◆ WHAT IS BEING ASKED ◆
What is needed is a single figure: how many lines of the records below contain the word "this".

Saved entries:

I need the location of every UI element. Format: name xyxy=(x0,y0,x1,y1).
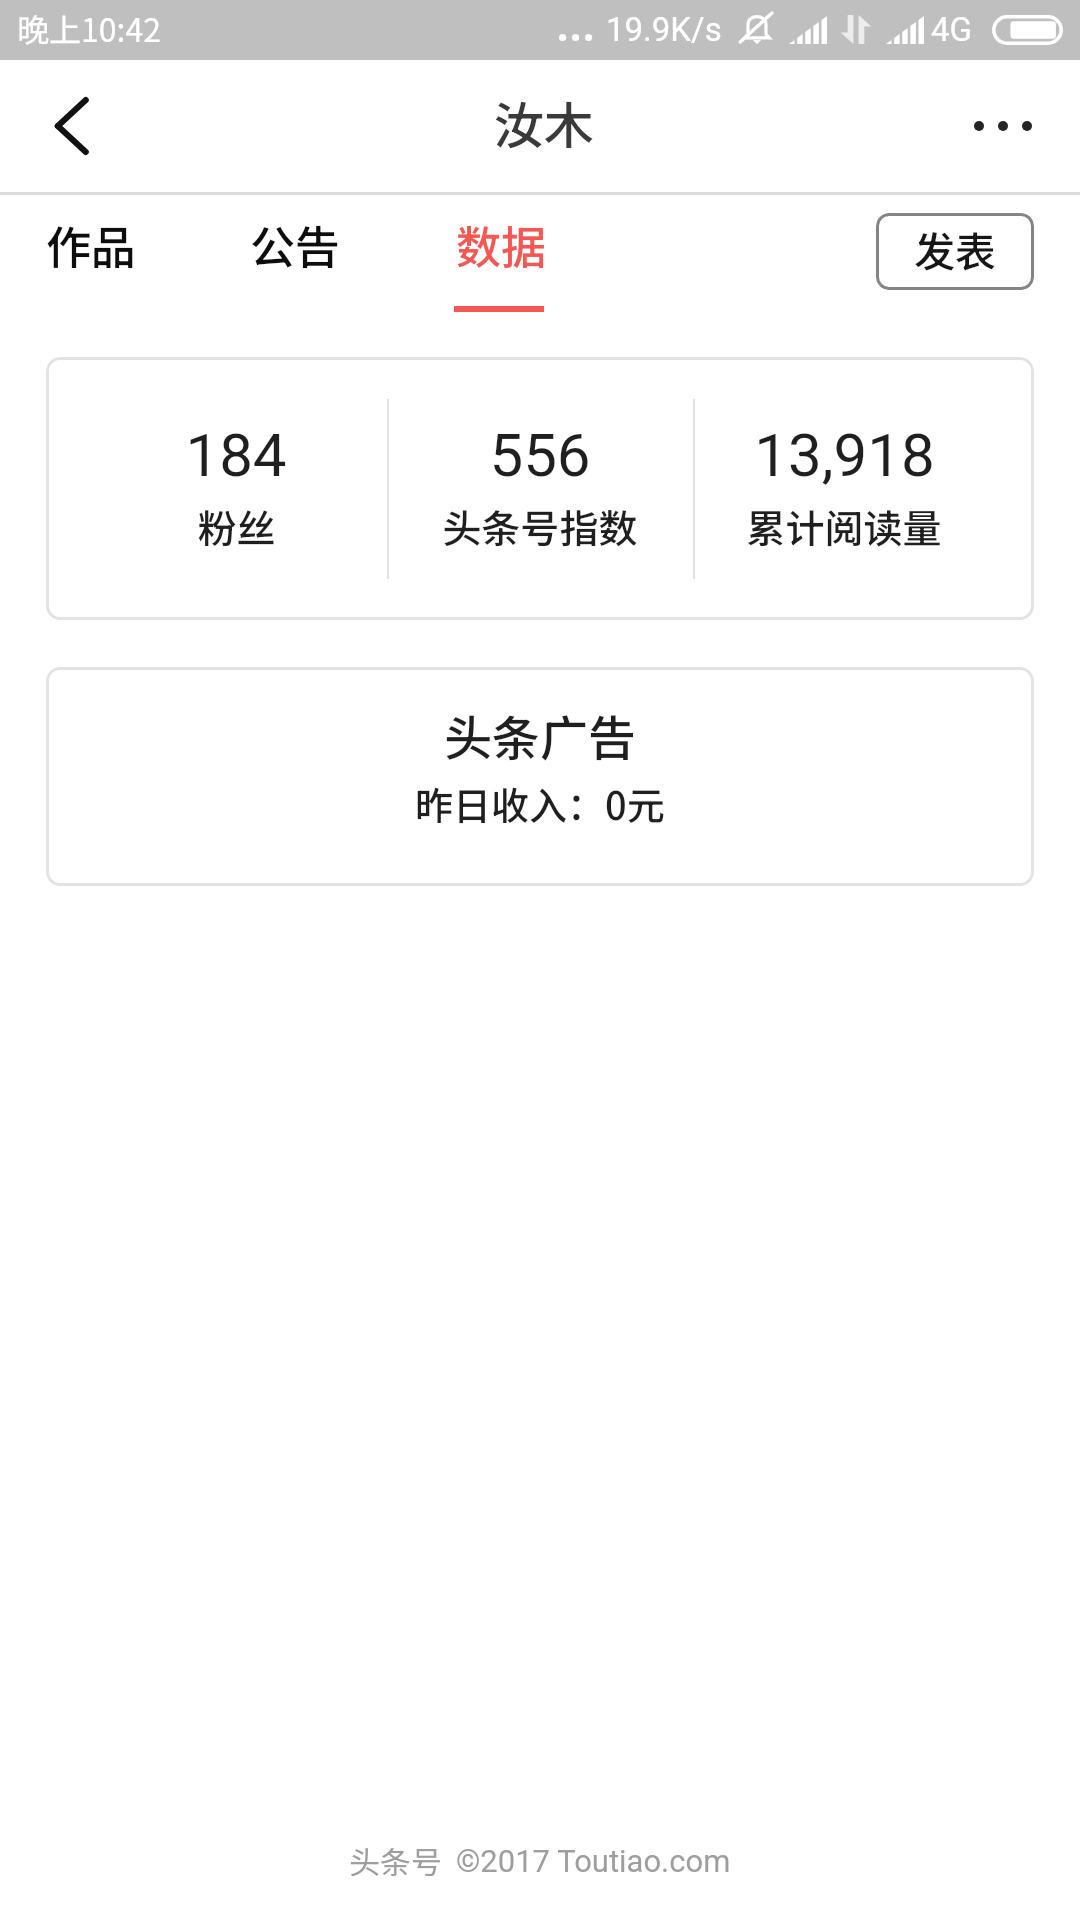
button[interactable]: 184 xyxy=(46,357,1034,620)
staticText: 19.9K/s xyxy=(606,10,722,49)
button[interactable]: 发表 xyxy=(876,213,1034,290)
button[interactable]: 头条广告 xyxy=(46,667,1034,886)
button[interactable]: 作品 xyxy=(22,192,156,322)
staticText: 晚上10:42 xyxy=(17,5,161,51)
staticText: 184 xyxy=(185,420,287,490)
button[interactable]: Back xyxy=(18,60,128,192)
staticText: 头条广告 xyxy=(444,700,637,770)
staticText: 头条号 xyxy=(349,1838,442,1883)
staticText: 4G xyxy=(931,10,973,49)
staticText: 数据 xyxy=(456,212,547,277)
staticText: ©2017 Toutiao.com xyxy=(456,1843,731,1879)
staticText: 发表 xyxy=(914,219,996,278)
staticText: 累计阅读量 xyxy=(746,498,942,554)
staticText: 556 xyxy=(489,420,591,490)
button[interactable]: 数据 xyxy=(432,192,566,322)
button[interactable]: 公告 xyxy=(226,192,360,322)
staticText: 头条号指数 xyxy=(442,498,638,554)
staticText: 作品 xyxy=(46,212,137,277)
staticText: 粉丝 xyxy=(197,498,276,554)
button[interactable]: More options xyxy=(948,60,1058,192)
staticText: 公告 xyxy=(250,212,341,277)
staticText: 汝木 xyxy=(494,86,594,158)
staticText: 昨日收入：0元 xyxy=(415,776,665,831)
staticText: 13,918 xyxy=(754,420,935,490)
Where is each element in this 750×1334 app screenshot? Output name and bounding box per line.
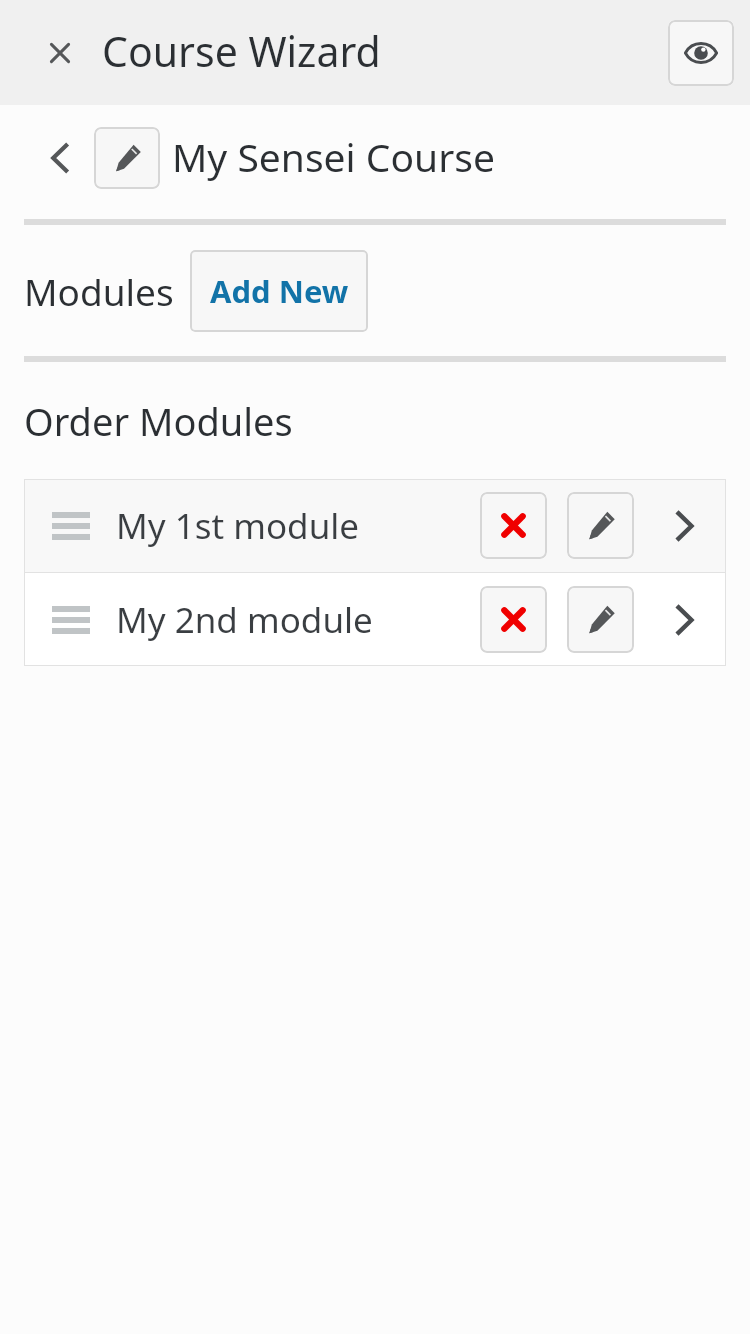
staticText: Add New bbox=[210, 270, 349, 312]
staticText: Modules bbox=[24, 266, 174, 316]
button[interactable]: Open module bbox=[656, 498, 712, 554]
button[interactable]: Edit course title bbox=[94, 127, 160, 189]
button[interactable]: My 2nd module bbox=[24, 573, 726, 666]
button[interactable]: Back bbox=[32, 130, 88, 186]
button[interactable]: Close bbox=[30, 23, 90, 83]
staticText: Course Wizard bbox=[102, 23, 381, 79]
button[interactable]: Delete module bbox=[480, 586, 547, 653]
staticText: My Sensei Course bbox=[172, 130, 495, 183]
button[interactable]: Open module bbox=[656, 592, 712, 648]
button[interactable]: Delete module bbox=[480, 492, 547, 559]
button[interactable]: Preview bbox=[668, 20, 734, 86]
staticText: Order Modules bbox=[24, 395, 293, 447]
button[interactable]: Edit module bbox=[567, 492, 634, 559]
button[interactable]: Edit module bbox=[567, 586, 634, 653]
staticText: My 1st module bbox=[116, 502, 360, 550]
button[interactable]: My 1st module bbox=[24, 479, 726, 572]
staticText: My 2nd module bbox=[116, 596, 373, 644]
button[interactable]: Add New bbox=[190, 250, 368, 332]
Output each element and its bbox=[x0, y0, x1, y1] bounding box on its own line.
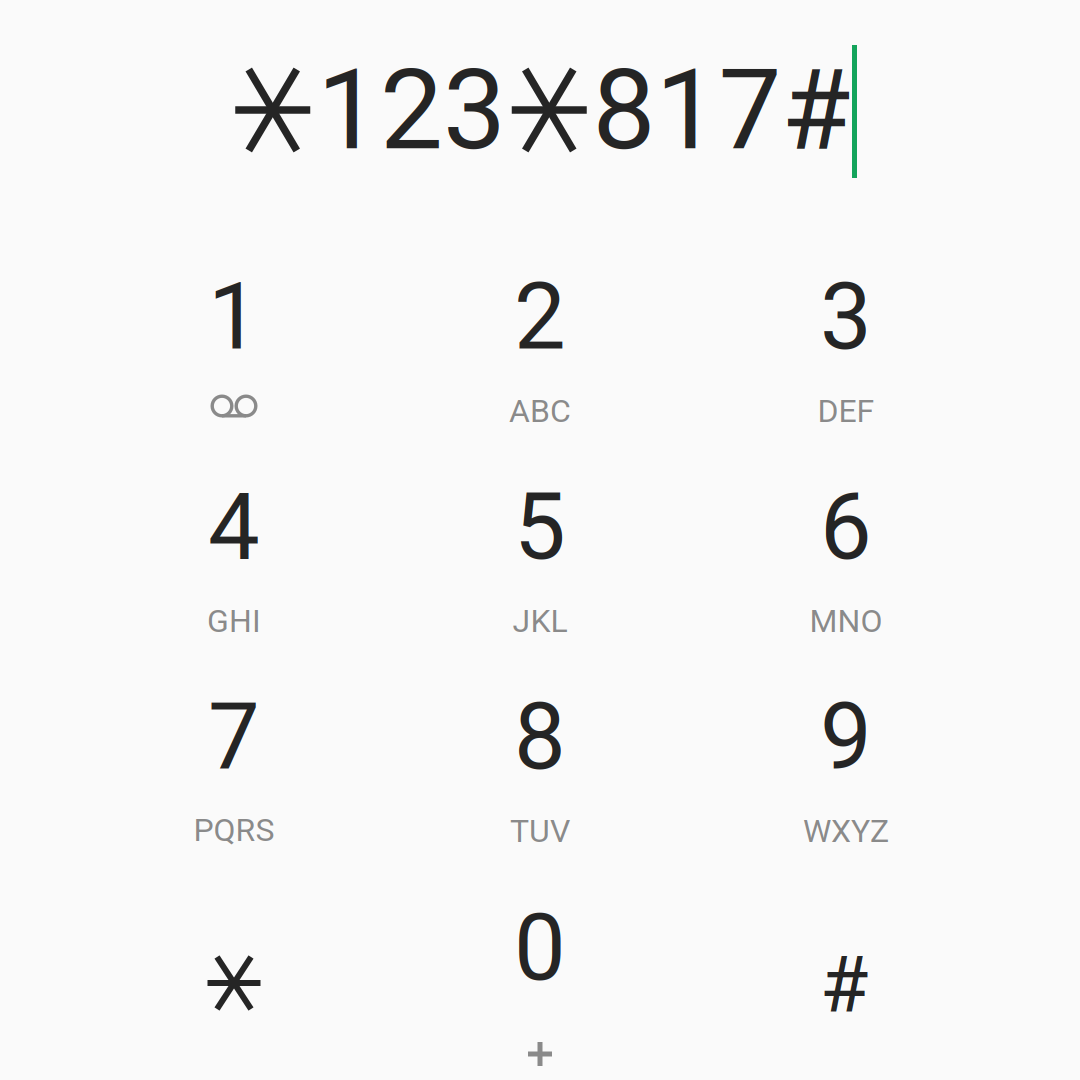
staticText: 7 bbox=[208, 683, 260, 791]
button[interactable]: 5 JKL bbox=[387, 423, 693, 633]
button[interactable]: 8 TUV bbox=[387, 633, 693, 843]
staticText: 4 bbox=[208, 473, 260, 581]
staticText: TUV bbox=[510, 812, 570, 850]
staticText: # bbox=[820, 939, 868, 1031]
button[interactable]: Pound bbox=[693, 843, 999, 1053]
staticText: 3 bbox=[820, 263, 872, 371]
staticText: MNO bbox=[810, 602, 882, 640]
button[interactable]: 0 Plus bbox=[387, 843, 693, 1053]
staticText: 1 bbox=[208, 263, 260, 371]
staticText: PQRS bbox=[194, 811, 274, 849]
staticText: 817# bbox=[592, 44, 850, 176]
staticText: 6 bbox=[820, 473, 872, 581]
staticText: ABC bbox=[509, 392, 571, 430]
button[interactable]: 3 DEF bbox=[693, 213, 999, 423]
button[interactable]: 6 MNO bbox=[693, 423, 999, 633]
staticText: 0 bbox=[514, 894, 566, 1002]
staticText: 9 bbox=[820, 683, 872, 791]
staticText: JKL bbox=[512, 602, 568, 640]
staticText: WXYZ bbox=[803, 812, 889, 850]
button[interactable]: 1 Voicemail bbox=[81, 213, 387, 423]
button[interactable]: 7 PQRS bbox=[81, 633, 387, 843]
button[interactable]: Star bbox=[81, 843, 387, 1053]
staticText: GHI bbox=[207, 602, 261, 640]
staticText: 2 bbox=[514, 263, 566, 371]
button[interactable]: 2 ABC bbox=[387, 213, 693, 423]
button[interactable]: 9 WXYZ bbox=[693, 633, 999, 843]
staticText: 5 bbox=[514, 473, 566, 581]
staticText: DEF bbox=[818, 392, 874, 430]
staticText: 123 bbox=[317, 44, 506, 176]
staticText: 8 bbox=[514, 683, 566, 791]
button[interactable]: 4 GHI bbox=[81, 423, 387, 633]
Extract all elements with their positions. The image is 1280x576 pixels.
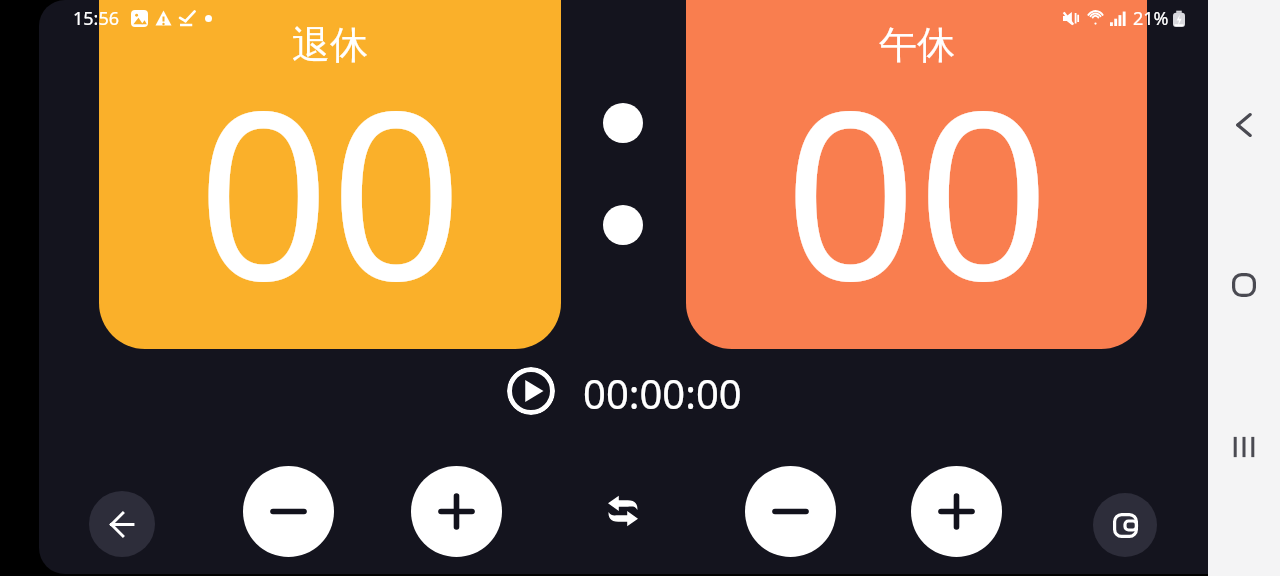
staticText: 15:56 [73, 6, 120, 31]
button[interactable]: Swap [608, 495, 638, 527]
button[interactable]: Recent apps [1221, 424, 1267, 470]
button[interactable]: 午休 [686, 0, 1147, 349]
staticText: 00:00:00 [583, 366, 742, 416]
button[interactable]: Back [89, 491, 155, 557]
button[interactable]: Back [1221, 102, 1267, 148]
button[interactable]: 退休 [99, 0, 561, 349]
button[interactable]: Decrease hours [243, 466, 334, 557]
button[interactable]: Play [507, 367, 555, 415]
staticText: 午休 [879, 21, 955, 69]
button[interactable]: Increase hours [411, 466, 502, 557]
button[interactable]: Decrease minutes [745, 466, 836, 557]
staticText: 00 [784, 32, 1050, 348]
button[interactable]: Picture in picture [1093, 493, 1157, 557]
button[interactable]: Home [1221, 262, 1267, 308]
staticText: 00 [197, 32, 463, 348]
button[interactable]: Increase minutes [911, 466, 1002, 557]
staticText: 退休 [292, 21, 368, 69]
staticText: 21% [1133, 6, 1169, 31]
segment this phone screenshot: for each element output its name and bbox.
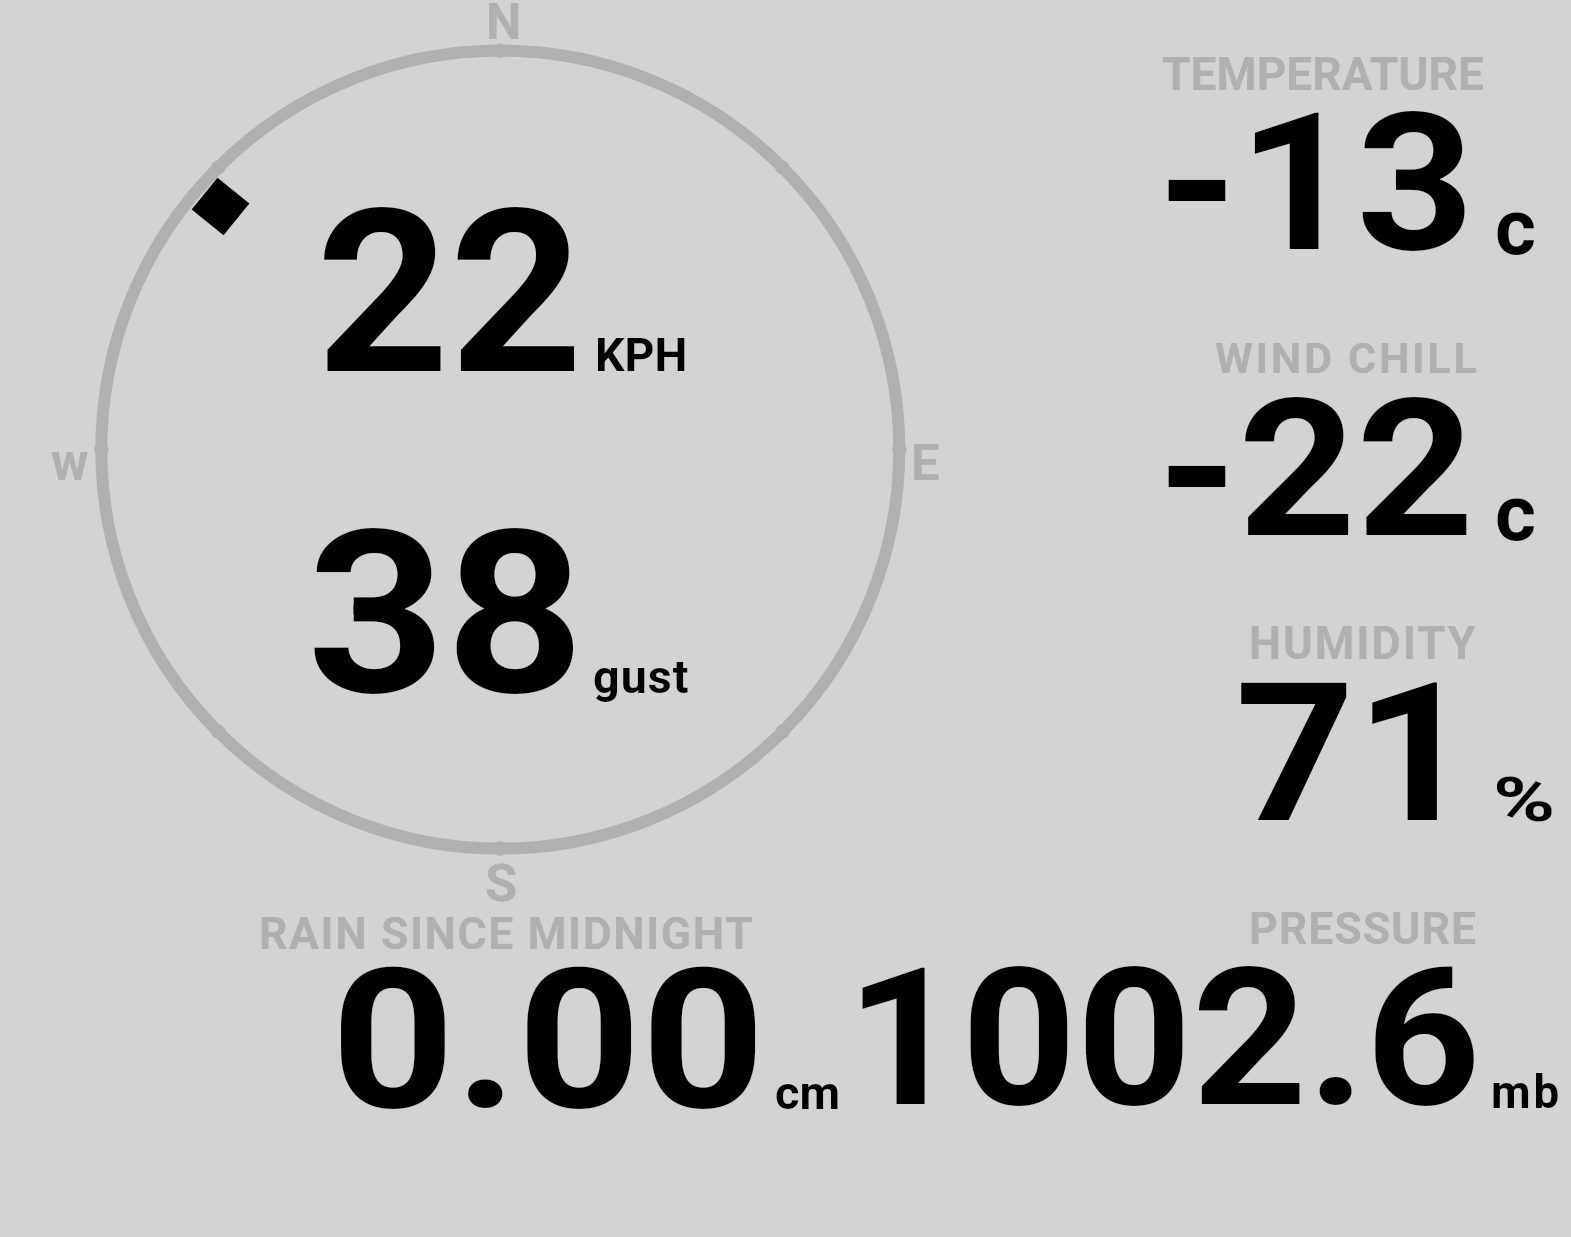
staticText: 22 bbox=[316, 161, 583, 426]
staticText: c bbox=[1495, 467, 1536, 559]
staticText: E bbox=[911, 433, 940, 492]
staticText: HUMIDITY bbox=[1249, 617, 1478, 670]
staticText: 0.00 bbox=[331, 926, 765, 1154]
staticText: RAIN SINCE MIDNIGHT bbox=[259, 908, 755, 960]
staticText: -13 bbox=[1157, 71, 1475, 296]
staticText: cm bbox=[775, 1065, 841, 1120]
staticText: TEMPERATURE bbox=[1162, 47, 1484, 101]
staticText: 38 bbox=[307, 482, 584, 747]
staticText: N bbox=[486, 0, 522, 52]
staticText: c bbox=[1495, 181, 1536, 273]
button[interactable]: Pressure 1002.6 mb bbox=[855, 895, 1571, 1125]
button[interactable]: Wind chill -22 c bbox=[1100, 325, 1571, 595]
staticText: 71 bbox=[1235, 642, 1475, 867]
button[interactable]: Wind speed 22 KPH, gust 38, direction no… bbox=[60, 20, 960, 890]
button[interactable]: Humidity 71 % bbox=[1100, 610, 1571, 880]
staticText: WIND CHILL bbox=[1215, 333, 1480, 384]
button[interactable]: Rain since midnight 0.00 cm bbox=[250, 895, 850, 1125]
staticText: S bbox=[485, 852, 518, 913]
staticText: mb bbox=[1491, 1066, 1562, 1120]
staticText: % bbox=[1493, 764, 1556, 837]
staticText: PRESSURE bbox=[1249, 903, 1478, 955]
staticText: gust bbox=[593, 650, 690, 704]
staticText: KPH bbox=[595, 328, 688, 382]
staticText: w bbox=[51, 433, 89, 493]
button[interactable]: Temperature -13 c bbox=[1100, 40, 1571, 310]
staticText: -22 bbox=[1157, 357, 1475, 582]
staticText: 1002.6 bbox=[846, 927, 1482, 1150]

◆ YOUR SOLUTION ◆
2